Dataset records

____

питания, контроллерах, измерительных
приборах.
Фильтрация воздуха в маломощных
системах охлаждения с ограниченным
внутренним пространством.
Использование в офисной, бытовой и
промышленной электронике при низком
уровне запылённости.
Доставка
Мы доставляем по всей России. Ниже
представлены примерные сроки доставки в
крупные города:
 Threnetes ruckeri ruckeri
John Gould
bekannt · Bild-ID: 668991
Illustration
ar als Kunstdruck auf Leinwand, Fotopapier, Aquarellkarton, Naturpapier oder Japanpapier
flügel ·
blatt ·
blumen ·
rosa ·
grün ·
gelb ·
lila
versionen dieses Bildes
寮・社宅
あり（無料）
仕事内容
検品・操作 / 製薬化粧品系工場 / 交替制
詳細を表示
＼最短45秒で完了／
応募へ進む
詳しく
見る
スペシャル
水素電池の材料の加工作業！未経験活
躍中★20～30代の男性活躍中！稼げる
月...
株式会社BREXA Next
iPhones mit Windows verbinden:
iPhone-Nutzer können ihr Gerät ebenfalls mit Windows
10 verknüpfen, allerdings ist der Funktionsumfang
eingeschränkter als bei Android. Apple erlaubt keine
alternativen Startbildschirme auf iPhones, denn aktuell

____

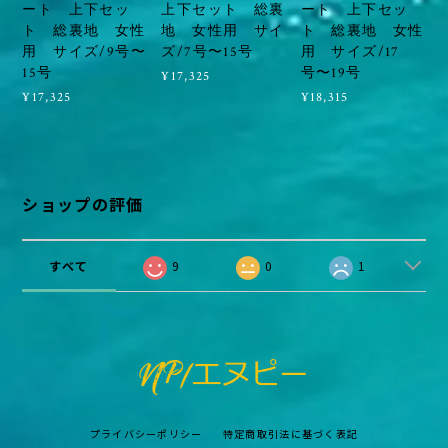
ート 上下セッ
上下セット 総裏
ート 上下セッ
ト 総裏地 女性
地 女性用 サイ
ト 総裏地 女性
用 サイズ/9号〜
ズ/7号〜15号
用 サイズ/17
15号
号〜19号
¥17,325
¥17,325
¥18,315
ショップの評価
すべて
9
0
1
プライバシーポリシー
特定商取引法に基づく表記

____

Starting with the line above that holds "питания, контроллерах, измерительных" and stopping with the line that holds "alternativen Startbildschirme auf", reproduce each line exactly, omitting all other lines.

питания, контроллерах, измерительных
приборах.
Фильтрация воздуха в маломощных
системах охлаждения с ограниченным
внутренним пространством.
Использование в офисной, бытовой и
промышленной электронике при низком
уровне запылённости.
Доставка
Мы доставляем по всей России. Ниже
представлены примерные сроки доставки в
крупные города:
 Threnetes ruckeri ruckeri
John Gould
bekannt · Bild-ID: 668991
Illustration
ar als Kunstdruck auf Leinwand, Fotopapier, Aquarellkarton, Naturpapier oder Japanpapier
flügel ·
blatt ·
blumen ·
rosa ·
grün ·
gelb ·
lila
versionen dieses Bildes
寮・社宅
あり（無料）
仕事内容
検品・操作 / 製薬化粧品系工場 / 交替制
詳細を表示
＼最短45秒で完了／
応募へ進む
詳しく
見る
スペシャル
水素電池の材料の加工作業！未経験活
躍中★20～30代の男性活躍中！稼げる
月...
株式会社BREXA Next
iPhones mit Windows verbinden:
iPhone-Nutzer können ihr Gerät ebenfalls mit Windows
10 verknüpfen, allerdings ist der Funktionsumfang
eingeschränkter als bei Android. Apple erlaubt keine
alternativen Startbildschirme auf iPhones, denn aktuell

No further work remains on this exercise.